Disease symptoms: Symptoms vary considerably according to the host, plant part infected and environmental conditions. For example, in dry areas (e.g. southwestern USA and southern France), infection on tomato and bell or chilli pepper is generally on the roots and crown, and the infected plants have a distinctive black/brown lesion visible at the soil line (Fig. 1). In areas in which rainfall is more common (e.g. eastern USA), all parts of the plant are infected, including the roots, crown, foliage and fruit (Fig. 1). Root infections cause damping off in seedlings, whereas, in older plants, it is common to see stunted growth, wilting and, eventually, death. For tomatoes, it is common to see significant adventitious root growth just above an infected tap root, and the stunted plants, although severely compromised, may not die. For many cucurbit fruit, the expanding lesions produce fresh sporangia over days (or even weeks depending on the size of the fruit) and the fruit often look as if they have been dipped in white powdered confectioner's sugar (Fig. 1). Generally, hyphae do not emerge from infected plants or fruit (common with Pythium infections) and all that is visible on the surface of an infected plant is sporangia.
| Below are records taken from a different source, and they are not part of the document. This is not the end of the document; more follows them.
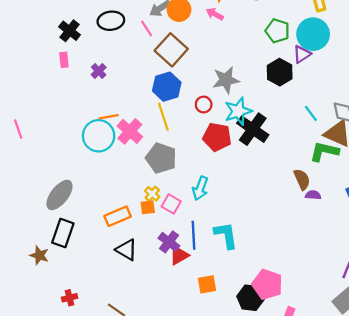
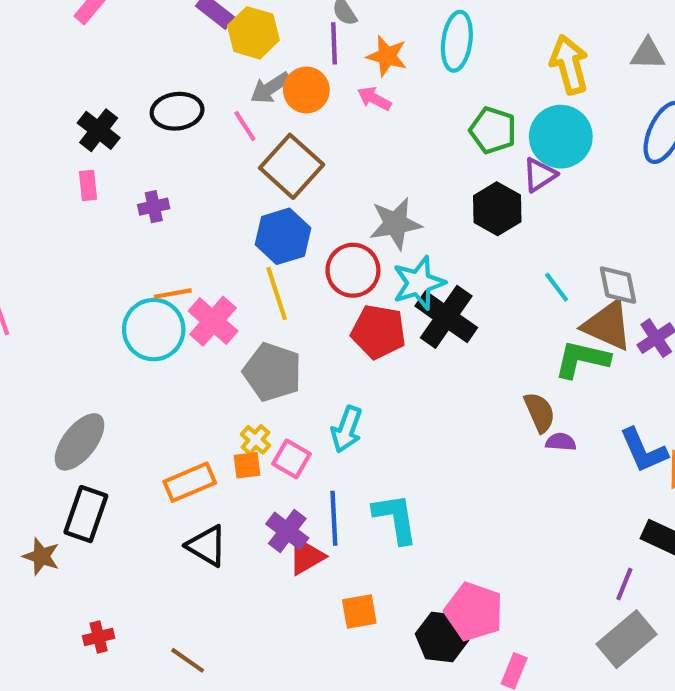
purple cross: (99, 71) -> (154, 207), turned 32
red circle: (204, 105) -> (353, 270), size x1.6

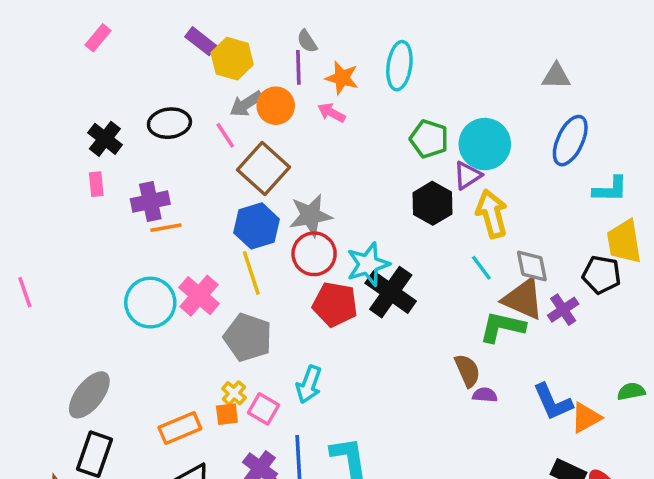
yellow arrow: (569, 65) -> (492, 214), moved
purple cross: (154, 207) -> (150, 202), size x1.5
gray star: (395, 224) -> (311, 215), moved
orange line: (173, 294) -> (166, 228), moved

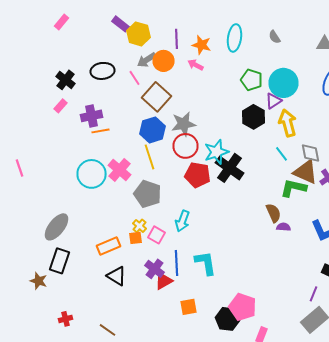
gray semicircle: (307, 41) -> (274, 37), moved
pink rectangle: (96, 184) -> (60, 106), turned 48

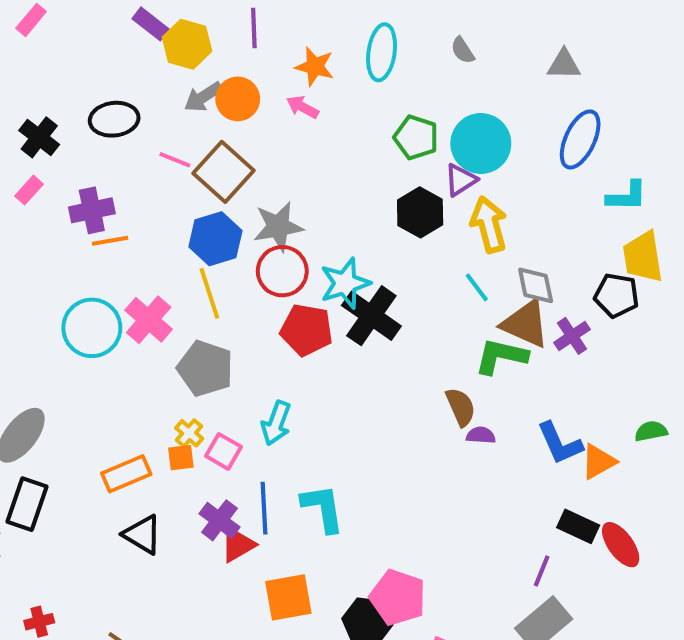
purple line: (176, 39) -> (254, 28), moved
pink line: (134, 78) -> (175, 160), moved, turned -35
orange square: (188, 307) -> (288, 597), size x1.4

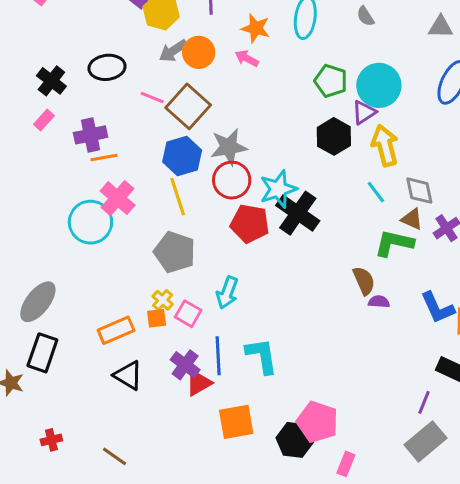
pink cross: (149, 320) -> (118, 198), moved
brown triangle: (525, 324) -> (412, 219), size x0.6

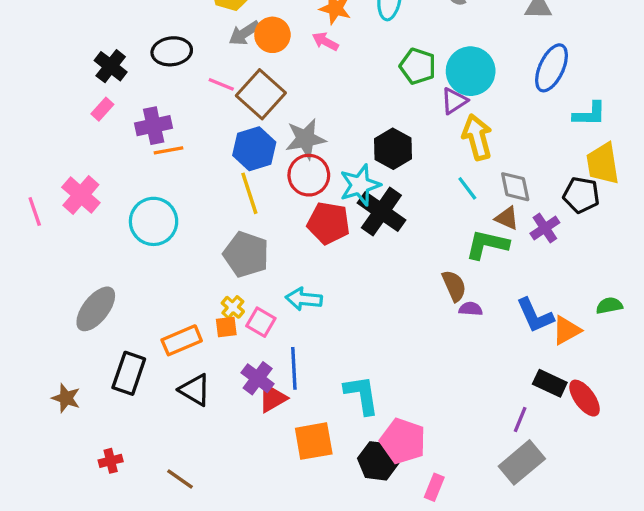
black hexagon: (334, 136) -> (393, 149), moved
pink cross: (118, 198) -> (81, 195), moved
cyan arrow: (227, 293) -> (304, 299), turned 76
black rectangle: (42, 353) -> (129, 373), moved
cyan L-shape: (262, 356) -> (362, 395), moved

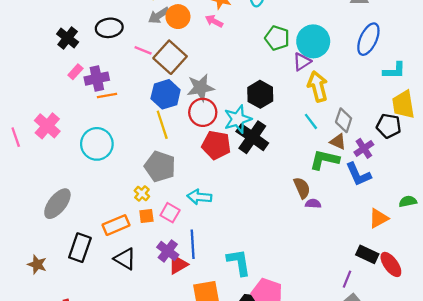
pink rectangle: (102, 109) -> (75, 72), moved
gray diamond: (515, 187) -> (344, 120), turned 30
yellow cross: (233, 307) -> (142, 193), moved
blue L-shape: (535, 316) -> (358, 174), moved

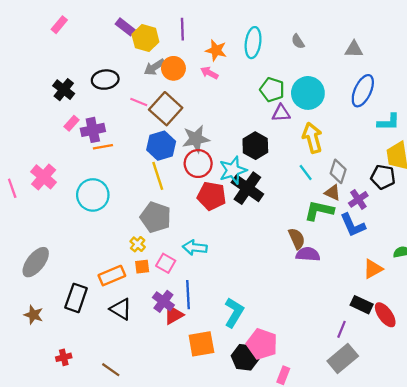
purple triangle: (302, 62) -> (281, 113), moved, turned 30
gray ellipse: (57, 204) -> (36, 262), moved
purple semicircle: (313, 204) -> (308, 254), size x1.5
cyan L-shape: (239, 262) -> (234, 313), turned 40

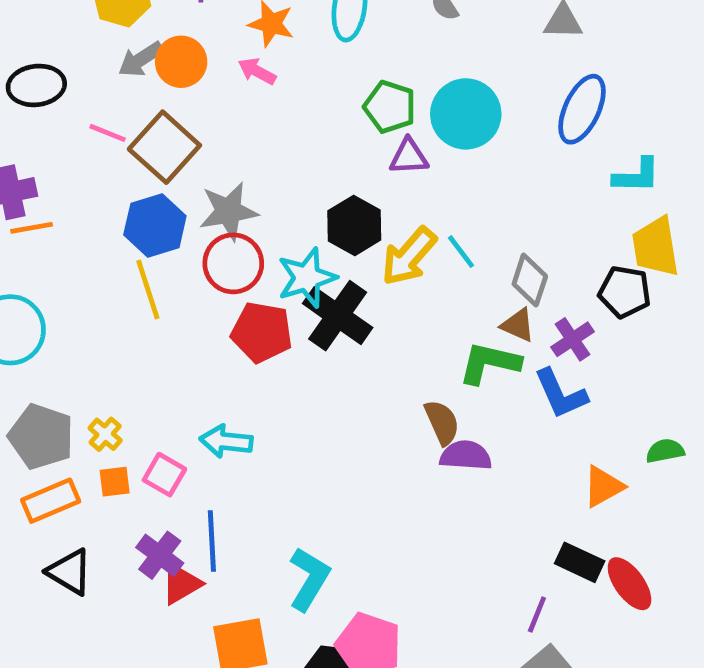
yellow arrow: (312, 138) -> (409, 256), moved, turned -124
cyan line: (306, 173) -> (461, 252), moved
gray pentagon: (156, 217) -> (41, 437), moved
Importance: Phytophthora capsici presents an oomycete worst-case scenario to growers as it has a broad host range, often produces long-lived dormant sexual spores, has extensive genotypic diversity and has an explosive asexual disease cycle. It is becoming increasingly apparent that novel control strategies are needed to safeguard food production from P. capsici and other oomycetes. Considering that P. capsici is easy to grow, mate and manipulate in the laboratory and infects many plant species, this pathogen is a robust model for investigations, particularly those related to sexual reproduction, host range and virulence.
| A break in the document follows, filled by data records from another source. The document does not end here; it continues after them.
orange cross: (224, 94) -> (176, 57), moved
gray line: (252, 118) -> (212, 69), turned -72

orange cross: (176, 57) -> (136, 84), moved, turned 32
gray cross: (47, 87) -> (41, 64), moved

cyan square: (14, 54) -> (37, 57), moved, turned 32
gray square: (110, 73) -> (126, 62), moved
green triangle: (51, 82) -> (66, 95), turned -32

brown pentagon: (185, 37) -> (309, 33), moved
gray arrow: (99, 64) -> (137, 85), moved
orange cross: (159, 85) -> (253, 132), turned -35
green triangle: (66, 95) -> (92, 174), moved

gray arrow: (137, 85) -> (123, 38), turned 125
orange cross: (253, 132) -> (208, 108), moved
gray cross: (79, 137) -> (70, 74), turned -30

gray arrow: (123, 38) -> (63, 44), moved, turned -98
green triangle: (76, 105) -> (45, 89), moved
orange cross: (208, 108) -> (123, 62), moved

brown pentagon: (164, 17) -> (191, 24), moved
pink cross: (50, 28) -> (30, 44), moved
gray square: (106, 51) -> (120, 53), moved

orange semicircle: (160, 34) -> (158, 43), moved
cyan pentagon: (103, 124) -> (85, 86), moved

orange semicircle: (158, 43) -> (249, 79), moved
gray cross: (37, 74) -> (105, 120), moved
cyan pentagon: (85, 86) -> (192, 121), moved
Useful websites: Phytophthora capsici genome database: http://genome.jgi-psf.org/Phyca11/Phyca11.home.html. Molecular tools to identify Phytophthora isolates: http://phytophthora-id.org.

Figure 1

Symptoms associated with Phytophthora capsici infection on various hosts. (A) Tomato plant with root and crown rot caused by P. capsici; note the distinctive brown lesion on the lower part of the plant. (B) Tap root of pumpkin plant showing loss of roots and browning caused by infection. (C) Infected bell pepper with spores on the surface of the fruit. (D) Heavy sporangia production on the surface of infected cucumber fruit. (E) Assortment of ornamental and edible winter squash infected with P. capsici in Tennessee. (F) Natural lesion exhibiting a clearly demarcated island of tissue that contains biotrophic infection surrounded by necrotic tissue with sporangia.

Figure 2

Phylogenetic tree redrawn and modified from Blair et al. (2008). Phytophthora species can be grouped into 10 clades. Phytophthora capsici falls within Clade 2b. Inset, P. capsici clusters with its related sister species P. mexicana and P. tropicalis. Phytophthora species that have or are being sequenced are listed beside the clades.

Figure 3

Phytophthora capsici–host interaction studies on the solanaceous model Nicotiana benthamiana. (A) Infection time course assay performed on detached N. benthamiana leaves. Photographs were taken at the time points indicated. Infection features an initial biotrophic phase in which haustoria are observed in colonized tissues. On further ingress (18–42 h), P. capsici lesions become visible and affected tissues collapse. In the later (>66 h) time stages, sporulation ensues and tissue is fully mascerated. (B) Schematic representation of the infection process on N. benthamiana leaves.

Figure 4

Phytophthora capsici as a model towards an understanding of effector host translocation. Phytophthora capsici transformation allows the development of in vivo host translocation reporters. (A) The PiAVR3a‐based translocation reporter construct has an N‐terminal effector region with a signal peptide (SP), a (conserved) host translocation signal (HTS) and an AVR3a C‐terminal effector domain. (B) Translocation mediated by the host translocation signal is evidenced by the recognition of AVR3a by R3a in transgenic Nicotiana benthamiana leaves. Strains expressing the reporter constructs are virulent on plants lacking R3a (wild‐type, Wt; left), whereas recognition takes place in plants carrying R3a (right).